== DATASET EXCERPTS
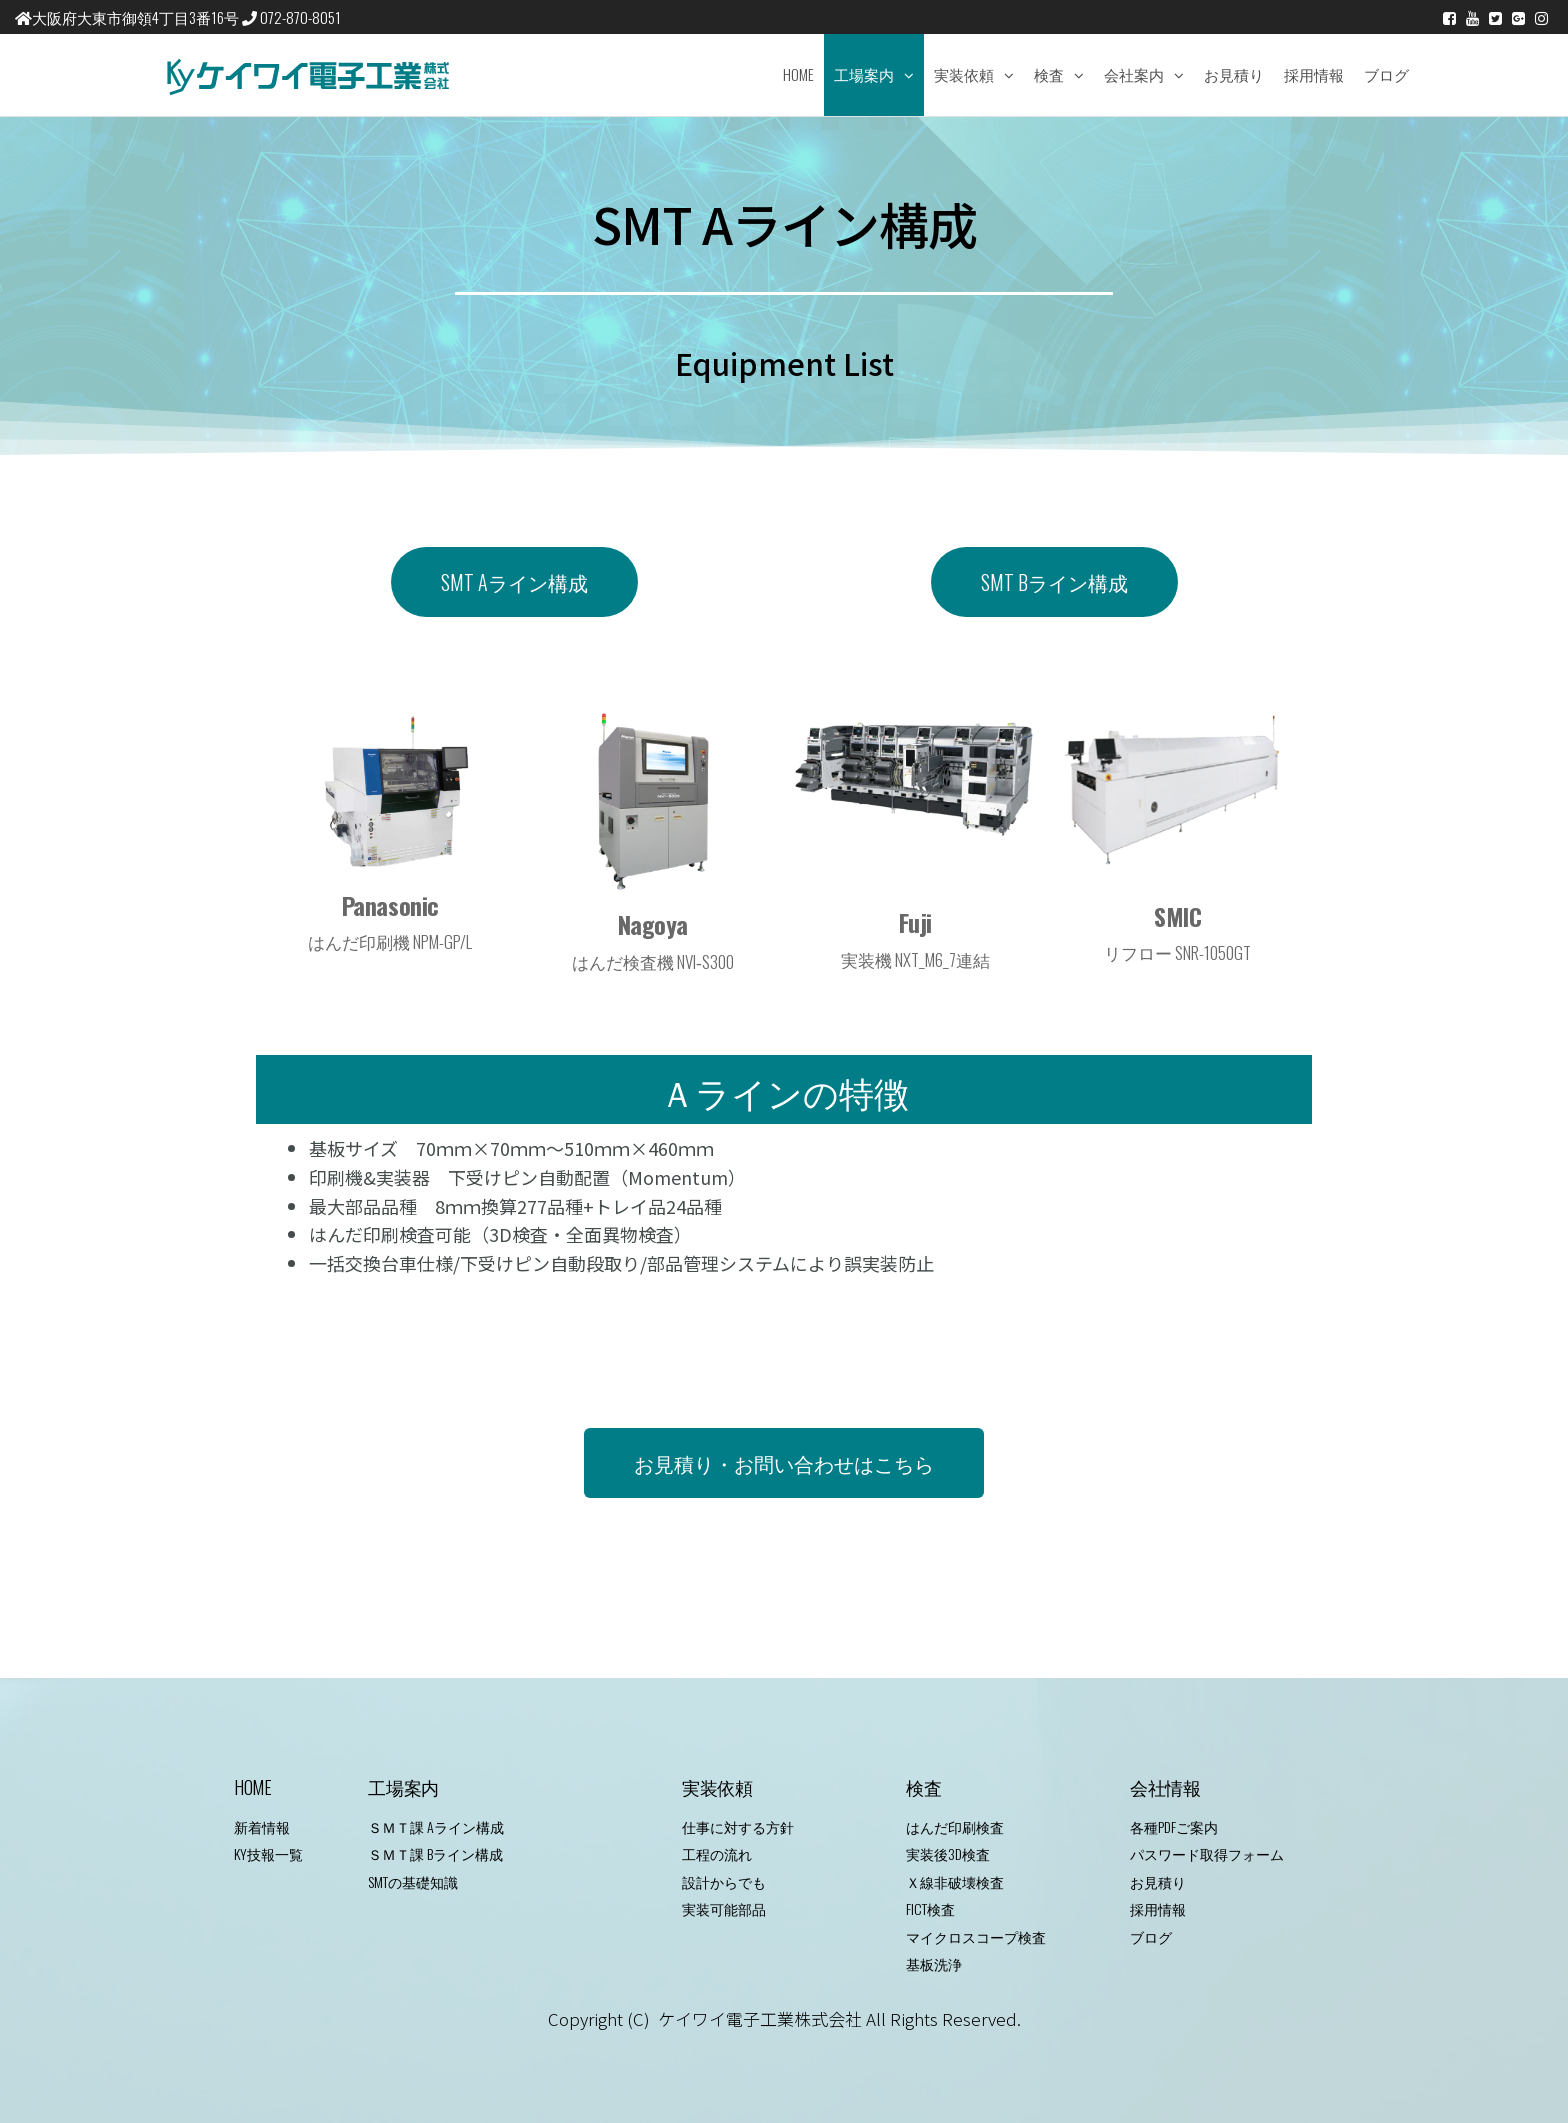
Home (798, 74)
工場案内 (864, 74)
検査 (1049, 74)
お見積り (1234, 74)
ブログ (1386, 74)
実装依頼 (964, 74)
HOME (253, 1787)
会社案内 (1134, 74)
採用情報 (1314, 74)
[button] (514, 582)
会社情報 (1165, 1787)
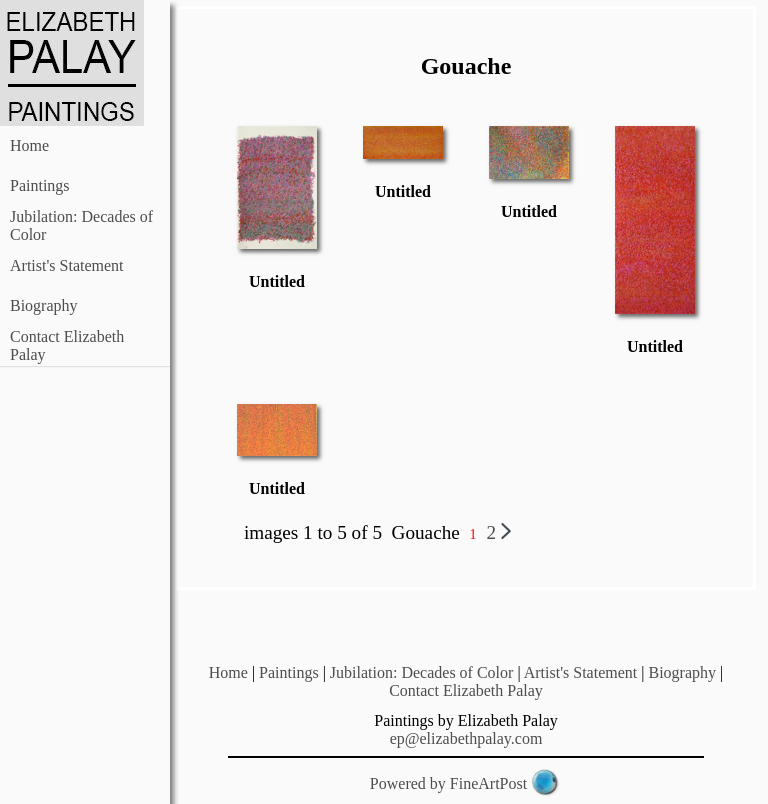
====
[WORK INSTRUCTION] Give every entry above again, exactly, and keep all pictures out of it.

[ANSWER SPACE]
Home (798, 74)
工場案内 (864, 74)
検査 (1049, 74)
お見積り (1234, 74)
ブログ (1386, 74)
実装依頼 (964, 74)
HOME (253, 1787)
会社案内 (1134, 74)
採用情報 (1314, 74)
[button] (514, 582)
会社情報 (1165, 1787)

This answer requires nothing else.